Тот выплюнул зубочистку, которую грыз уже несколько минут, стукнув кедами, спрыгнул с перил веранды и сказал:
– Пошли, покажу.
Пройдя по яблоневой аллее, они вошли в большой дом через кухонную дверь. Черная Бригитта, кухарка, сердито замахнулась на них полотенцем. Эрик хмыкнул и, выскочив в зал, пулей взлетел до второго лестничного пролета. Лестница, Геллерт знал, вела на второй и третий этажи, в спальни хозяина, игровую комнату и спальню Эрика, библиотеку и комнаты для гостей.
А над лестницей, на стене, обшитой дубом, висел большой портрет очень красивой и очень молодой женщины. Она была в синем платье, темно-синем, и чем-то напоминала маму, хотя была куда красивей и моложе.

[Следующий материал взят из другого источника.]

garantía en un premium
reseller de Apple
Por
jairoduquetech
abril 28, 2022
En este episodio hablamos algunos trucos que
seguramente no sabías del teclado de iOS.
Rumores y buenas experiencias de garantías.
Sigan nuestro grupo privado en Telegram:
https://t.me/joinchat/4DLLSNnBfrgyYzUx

– Дымы, – сказал Эрик, пиная носком кеда ступеньку. – Мама не могла переносить Дымы, даже здесь, на другом конце города. Она уехала. Папа остался. И если ты меня спросишь, приезжает ли она повидать меня, я дам тебе в глаз.

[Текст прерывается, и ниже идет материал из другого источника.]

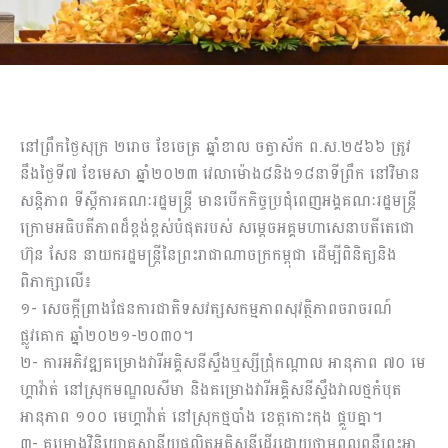
នៅព្រឹកថ្ងៃសុក្រ ២រោច ខែចេត្រ ឆ្នាំខាល ចត្វាស័ក ព.ស.២៥៦៦ ត្រូវ
នឹងថ្ងៃទី៧ ខែមេសា​​​​​​​​​​​​​​​​​​​​​​ ​​​​​​​​​​​ឆ្នាំ២០២៣ វេលាម៉ោង៨និង១៨នាទីព្រឹក នៅវិមាន
សន្តិភាព ទីស្ដីការគណៈរដ្ឋមន្ត្រី មាន​បើក​​​​កិច្ច​​ប្រជុំ​​​​​​​​​​​​​ពេញអង្គ​​គណៈ​រដ្ឋមន្ត្រី ​ ​​​
ក្រោម​អធិបតី​ភាព​​​​​ដ៏ខ្ពង់ខ្ពស់បំផុតរបស់ សម្ដេចអគ្គ​មហាសេនា​បតី​​​តេជោ​​​​​​​​​​​​​​​​​​​​​​​​​​​​​ ​​​​​​​​​​​​​​​​​​​​​​​​​
ហ៊ុន សែន នាយករដ្ឋមន្ត្រី​នៃ​ព្រះរាជាណាចក្រ​កម្ពុជា ដើម្បីពិនិត្យនិង
ពិភាក្សាលើ៖
១- ​សេចក្តីព្រាងផែនការជាតិទសវត្សសកម្មភាពសុវត្ថិភាពចរាចរណ៍
ផ្លូវគោក ឆ្នាំ២០២១-២០៣០។
២- ​ការអភិវឌ្ឍគម្រោងវារីអគ្គិសនីស្ទឹងឬស្សីជ្រុំកណ្តាល អានុភាព ៧០ មេ
ហ្គាវ៉ាត់ នៅ​ស្រុ​ក​​​​មណ្ឌលសីមា និងគម្រោងវារីអគ្គិសនីស្ទឹងវាលថ្មកំបុត
អានុភាព ១០០ មេហ្គាវ៉ាត់ នៅ​ស្រុ​ក​​ថ្មបាំង ខេត្តកោះកុង ផ្គួបគ្នា។
៣- ​គម្រោងវិនិយោគស្ថានីយផលិតអគ្គិសនីដើរដោយថាមពលពន្លឺព្រះអា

Ступенька обиженно скрипела. А вот Геллерт совсем не обиделся. Тогда – не обиделся.
* * *
У «Метрополя», как всегда, было душно, людно, пыльно, от стеклянных дверей пялился швейцар в бордовой ливрее, слонялись голубые каски – словно бы и не по делу, но с видом деловым, отчего отчетливо запахло Квотербладом. Хиллер выбрался из такси, расплатился с индусом в тюрбане – из последней генерации таксистов, тех, что уже не мечтали о лихой судьбе сталкера и быстрых деньгах, а просто приехали в растущий, как на дрожжах, город и развозили по отелям богатеньких туристов и сомнительных дельцов – и, взбежав по отделанным мрамором ступенькам, вошел в холл. У бара, сверкающего хромом, никелем и загадочными этикетками, на высоком табурете сидел Ричард Нунан. Был он розов, пухл, свеж и жизнерадостен, как младенец. А если точнее, как младенец, родившийся где угодно, только не в Хармонте. Хиллер невольно поднес руку к лицу и потрогал подбородок, колкий, в двухдневной щетине. И от рубашки его пахло чем-то нехорошим. Нунан был сама опрятность, просто грех нести свое пропотевшее тело через бар и плюхаться на табурет рядом с таким совершенством, но именно так Хиллер и поступил.